Cinco dias já se haviam passado enquanto a família Valente permanecia no apartamento, à espera de notícias. O sol já havia se erguido a algum tempo e o clima de apreensão era quase palpável. Melissa havia acordado Eva para avisá-la das notícias que havia recebido naquela madrugada e, quando Eva se levantou para preparar o café, a família de Jonathan já estava se preparando para sair de casa em direção ao hospital.

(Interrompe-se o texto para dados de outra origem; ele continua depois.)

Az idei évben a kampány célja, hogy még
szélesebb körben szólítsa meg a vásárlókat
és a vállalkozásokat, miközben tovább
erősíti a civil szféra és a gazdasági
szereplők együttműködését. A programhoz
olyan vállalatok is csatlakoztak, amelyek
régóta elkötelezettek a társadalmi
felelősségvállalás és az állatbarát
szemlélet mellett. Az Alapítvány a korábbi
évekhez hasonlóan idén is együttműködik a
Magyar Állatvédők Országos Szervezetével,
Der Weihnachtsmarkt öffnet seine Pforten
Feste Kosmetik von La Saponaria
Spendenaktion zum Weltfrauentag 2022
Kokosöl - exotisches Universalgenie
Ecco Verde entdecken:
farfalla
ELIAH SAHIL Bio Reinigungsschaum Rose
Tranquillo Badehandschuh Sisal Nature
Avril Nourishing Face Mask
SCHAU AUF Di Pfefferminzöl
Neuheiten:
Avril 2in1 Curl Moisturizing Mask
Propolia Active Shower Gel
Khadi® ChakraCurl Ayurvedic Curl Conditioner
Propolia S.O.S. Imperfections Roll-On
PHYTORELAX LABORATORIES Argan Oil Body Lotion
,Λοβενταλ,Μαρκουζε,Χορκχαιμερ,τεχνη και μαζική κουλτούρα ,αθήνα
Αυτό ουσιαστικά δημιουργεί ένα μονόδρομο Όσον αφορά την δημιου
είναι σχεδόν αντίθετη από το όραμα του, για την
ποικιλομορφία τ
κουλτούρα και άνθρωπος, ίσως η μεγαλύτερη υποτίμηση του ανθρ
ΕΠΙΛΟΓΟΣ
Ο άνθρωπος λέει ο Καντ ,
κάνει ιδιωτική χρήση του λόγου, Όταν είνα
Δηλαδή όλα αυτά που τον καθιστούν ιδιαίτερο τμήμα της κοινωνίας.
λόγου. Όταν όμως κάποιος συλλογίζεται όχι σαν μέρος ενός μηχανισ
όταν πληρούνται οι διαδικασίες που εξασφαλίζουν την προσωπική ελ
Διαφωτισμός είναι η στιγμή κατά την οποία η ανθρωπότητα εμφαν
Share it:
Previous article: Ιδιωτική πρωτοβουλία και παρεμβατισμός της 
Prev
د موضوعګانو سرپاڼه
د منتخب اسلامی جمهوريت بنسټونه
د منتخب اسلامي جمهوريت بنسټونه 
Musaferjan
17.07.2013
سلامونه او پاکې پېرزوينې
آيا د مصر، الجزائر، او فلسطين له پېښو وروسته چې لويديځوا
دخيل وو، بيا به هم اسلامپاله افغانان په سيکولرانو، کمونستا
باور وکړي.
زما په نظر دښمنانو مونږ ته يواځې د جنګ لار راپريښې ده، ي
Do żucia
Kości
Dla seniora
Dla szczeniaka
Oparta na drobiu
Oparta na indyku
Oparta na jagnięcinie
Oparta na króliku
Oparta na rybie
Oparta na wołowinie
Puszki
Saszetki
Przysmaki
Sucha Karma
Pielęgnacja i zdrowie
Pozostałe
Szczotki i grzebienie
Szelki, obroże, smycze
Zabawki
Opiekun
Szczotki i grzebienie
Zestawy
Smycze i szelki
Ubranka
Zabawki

Eric havia decidido viajar durante a mesma noite em que Jonathan havia passado pela cirurgia, mesmo ante os protestos de Eva e de seus tios, clamando que já havia ficado por tempo demais e que a empresa precisava de seus serviços, mas ela sabia que ele estava apenas querendo evitar conversar sobre os dois na presença de sua família.

— E o que isso significa, doutora? – Helena perguntou.

A doutora Mariana levou a mão ao ombro de Helena, encarando-a, gentilmente, como se estivesse pensando em como dizer aquilo da maneira menos abrupta possível.

— Ele passou por um trauma que normalmente mataria uma pessoa. O corpo dele está usando de toda a energia que tem para se regenerar. Precisamos considerar a possibilidade de Jonathan permanecer em coma. – A voz saiu pesada, como se cada má notícia que desse a um ente próximo a um paciente partisse um pouco mais do seu coração. – Vamos realizar mais alguns testes. O neurologista vem durante a tarde para fazer isso e, assim que tivermos uma posição mais concreta, eu os aviso.

— Coma? – Eva se exaltou, atraindo a atenção dos pais e dos irmãos de Jonathan, que flagraram uma Eva trêmula e boquiaberta, sem forças para disfarçar. – Me desculpem.

Sentindo o pranto a lhe subir pela garganta de maneira inexorável, correu, soluçando até o banheiro, trancou-se no cubículo mais próximo à porta, sentou-se sobre o vaso e se pôs a chorar, desconsolada.

— Não, por favor, não. – Implorou a si mesma e ao universo. – Isso é tudo culpa minha. Por que?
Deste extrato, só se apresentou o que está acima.